His head was down, and he was not watching where he was going, really. He knew these streets very well, having beat them often during the last few years, and his feet carried him along without his conscious brain really navigating at all.
He bumped a street vendor — probably dogs or gyros or some other ridiculous disgutitude — who was bent over his cart.
“Hey buddy, what gives?” said the hot dog vendor. When the walking man didn’t retort, he continued, giving a wave of his hand as he did so: “Eh, go fuck yourself.”
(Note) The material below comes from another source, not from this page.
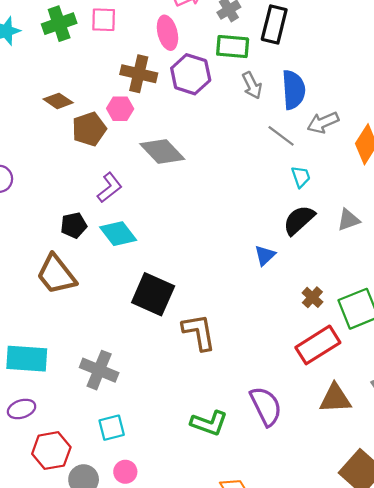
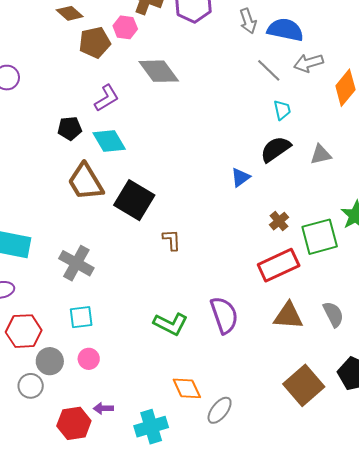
blue semicircle: (294, 90) -> (285, 30), turned -81
brown trapezoid: (56, 274) -> (86, 182), moved
brown L-shape: (199, 332) -> (172, 240), size x0.6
The man turns on 50th, and proceeds past a clothing boutique called Cheryl’s Barrel of Threads, a five-and-dime, and a few other shops, and arrived at the Law Offices of Palmer & Sanford, took the elevator to the sixth floor, went straight past the secretary without so much as a wave, and walked into the office where David Palmer was supposed to be working.
David wasn’t there.
The man who had walked in slammed his fist against the desk, and with a broad swipe knocked off a lamp, an inkwell and Parker fountain pen, a card index, and a stack of file folders. He turned to exit and saw David Palmer standing in the doorway.
“I take it you’ll send someone to clean that up straightaway, Mr. Sanford?” asked David.
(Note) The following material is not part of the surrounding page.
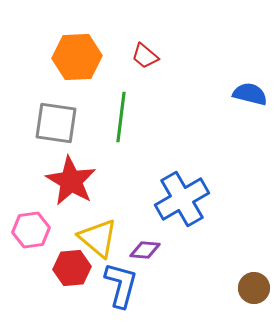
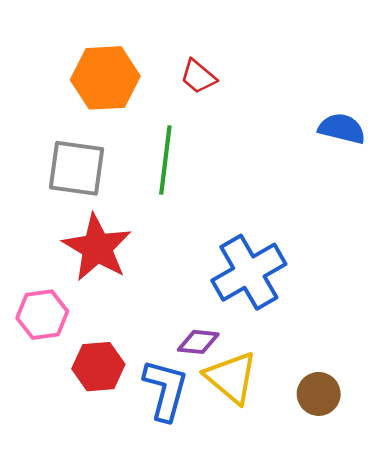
yellow triangle: (98, 238) -> (231, 378), moved
brown circle: (254, 288) -> (319, 394), moved

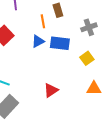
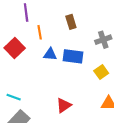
orange line: (43, 21) -> (40, 32), moved
blue triangle: (38, 41) -> (50, 54), turned 32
“Fuck you, get your own maid to clean.” Neal, the walking man, pouted like a child and crossed his arms.
David sighed. “What has you all riled up this morning? Did you forget to stop for coffee?”
“You didn’t tell me she was a hooker, David.”
“A hooker? Who, Nicolette?” David sneered, walked to the freshly cleared place on the left corner of the desk and sat down. “Do tell.” He picked up a large, black, glass paperweight that his father had given him and tottered it in his hands.
“Yeah, she’s a goddammed hooker, a call girl, a tramp. Why didn’t you tell me, David? If this gets out, that I’ve been paying for…. Hiring a… My reputation.” Neal looked haggard, distraught. He had been toiling over this despicable idea all the way from Sauk Centre by car to Minneapolis and by plane to New York.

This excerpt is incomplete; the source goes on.